Ferreira concorda que a autocensura por parte de professores tem aumentado. “Esses grupos de extrema direita têm uma estratégia. Eles criam uma mentira, desqualificam, acusam, julgam e condenam. Não te dão a menor oportunidade de defesa”, argumenta. “Então o professor pensa: vou passar por tudo aquilo de novo?”.
Ela também acredita que acabou exposta perante os conservadores também pelo fato de estar filiada ao PSOL e de ter atuado em sindicatos de servidores a favor da valorização de funcionários e do serviço público. “Tive uma movimentação intensa de uns anos para cá, mas sempre fora da escola, nunca dentro dela. Se alunos me perguntam se estou filiada, digo que sou e ponto. Mas minha atuação é como cidadã. Não fico fazendo nenhum tipo de apologia, não levo bandeiras nem adesivos. Sabemos que há coisas que não cabem, que não são éticas”, garante. Questionado pelo EL PAÍS, o vereador Nunes diz que “pouco importa o partido” em que a professora milita, “desde que ela cumpra a obrigação pela qual foi contratada”.

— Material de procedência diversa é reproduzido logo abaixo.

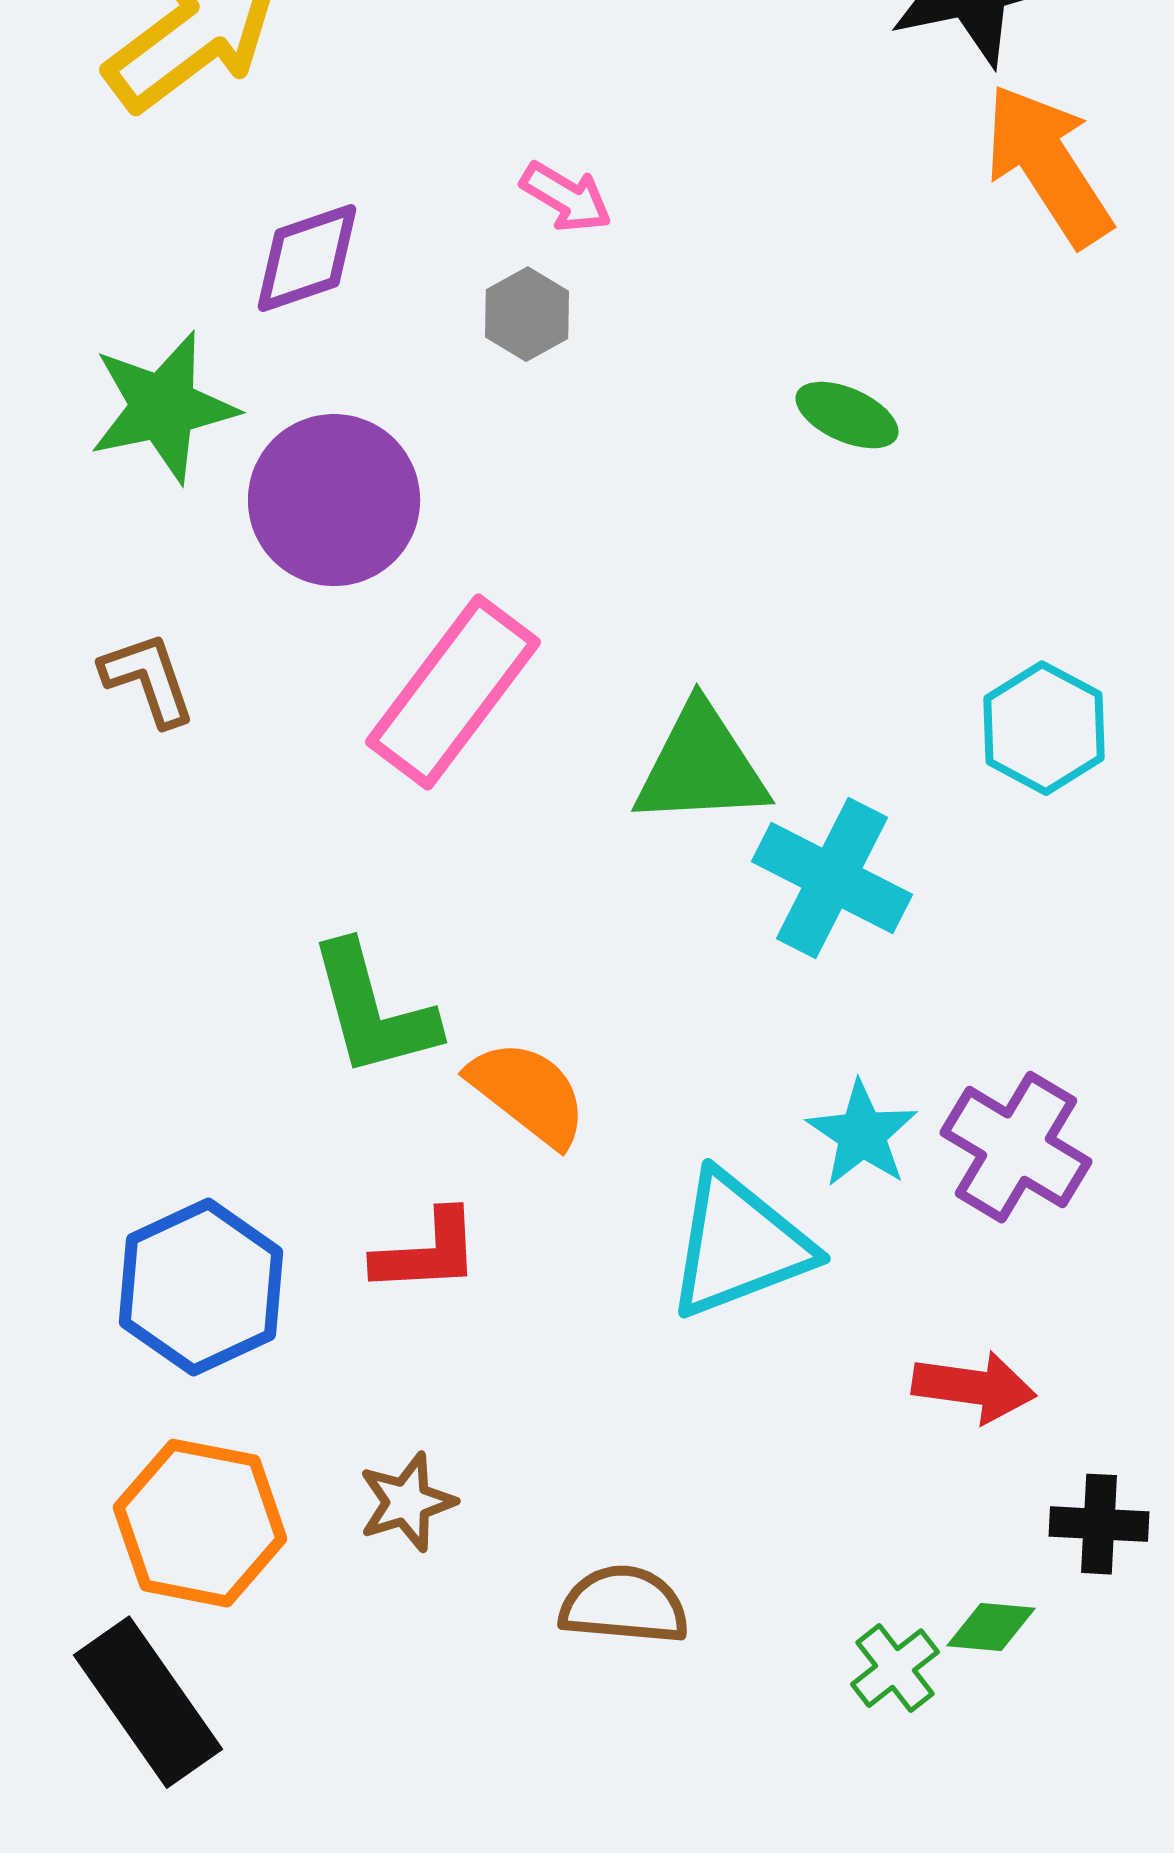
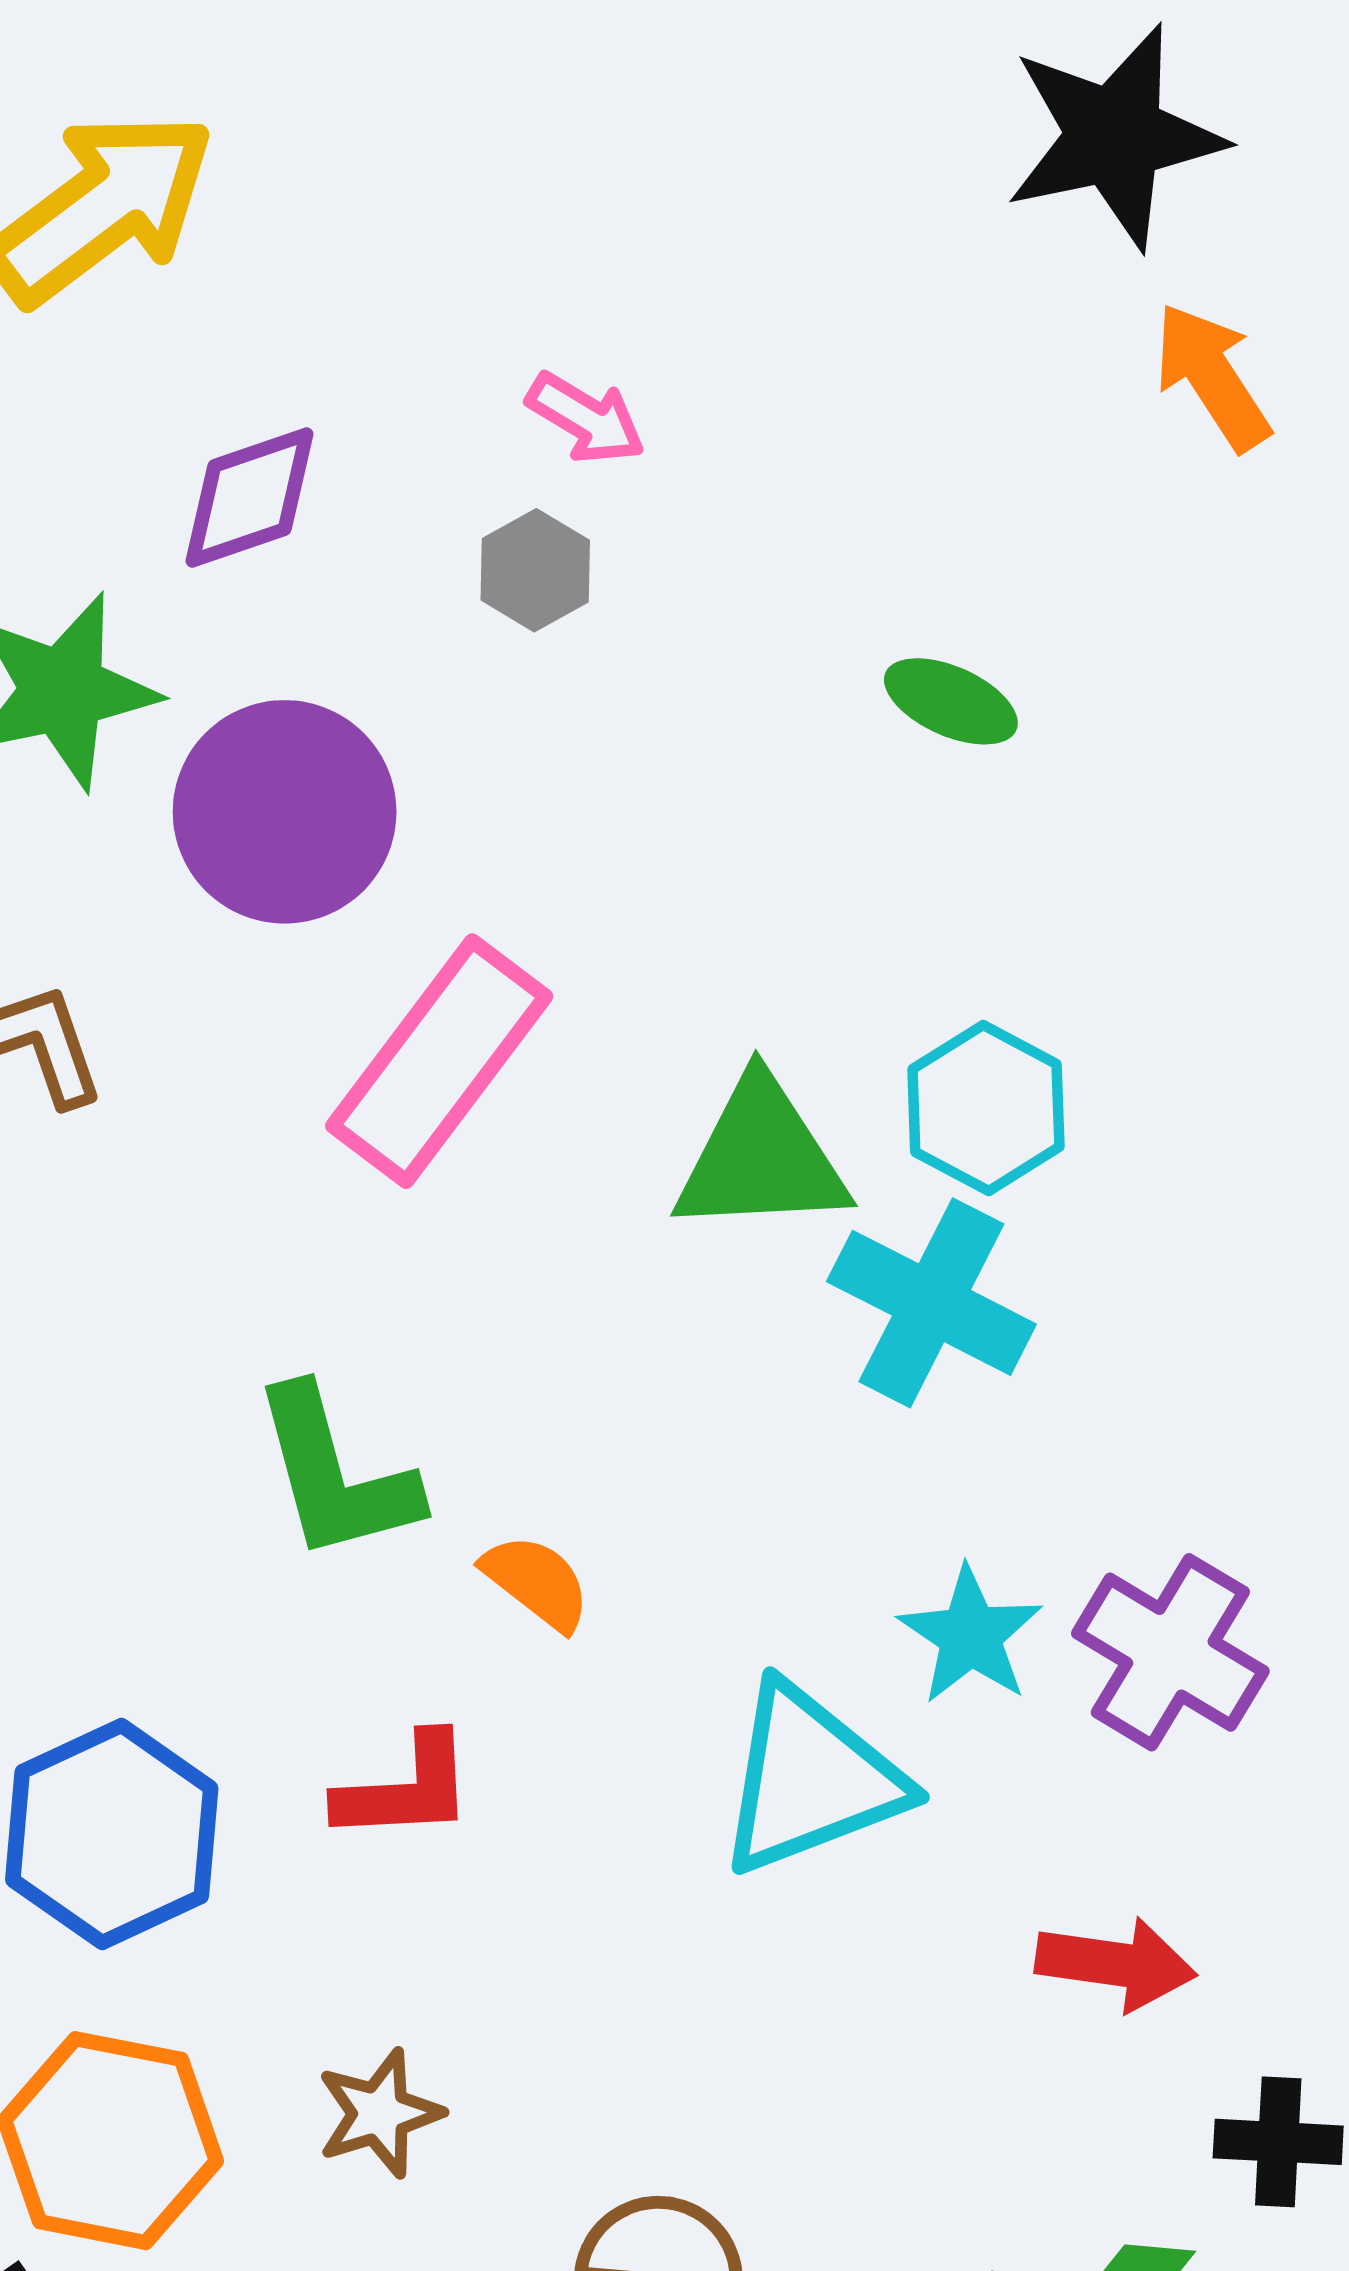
orange arrow: (1048, 165) -> (1212, 377), size x0.7
cyan hexagon: (1044, 728) -> (986, 1108), moved
orange semicircle: (528, 1093) -> (537, 1582), size x0.7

Para Ferreira, é importante falar de temas que afetam o cotidiano dos alunos e aproximá-los da disciplina que ensina dentro de sala de aula, como transporte público, alimentação escolar e também violência contra a mulher. É essa proximidade, continua a professora, que faz com que os próprios alunos recorram a ela para relatar fatos delicados, de sofrimento emocional, e buscar ajuda. “É aluna que vem dizer que foi abusada dentro de casa, é aluno que chora compulsivamente porque viu o pai bater na mãe. Uma vez, um deles veio contar que as colegas estavam se automutilando, e aí organizamos juntos uma conversa”, relata. São situações do dia a dia como essas que fazem com que aborde essas temáticas dentro de sala de aula como fatos sociais ligados a comportamentos culturais históricos. “Essas crianças passam por traumas gigantescos que nem se comparam com o que estou passando. Por isso, sempre digo que não vou abrir mão de persistir nesses assuntos”, garante.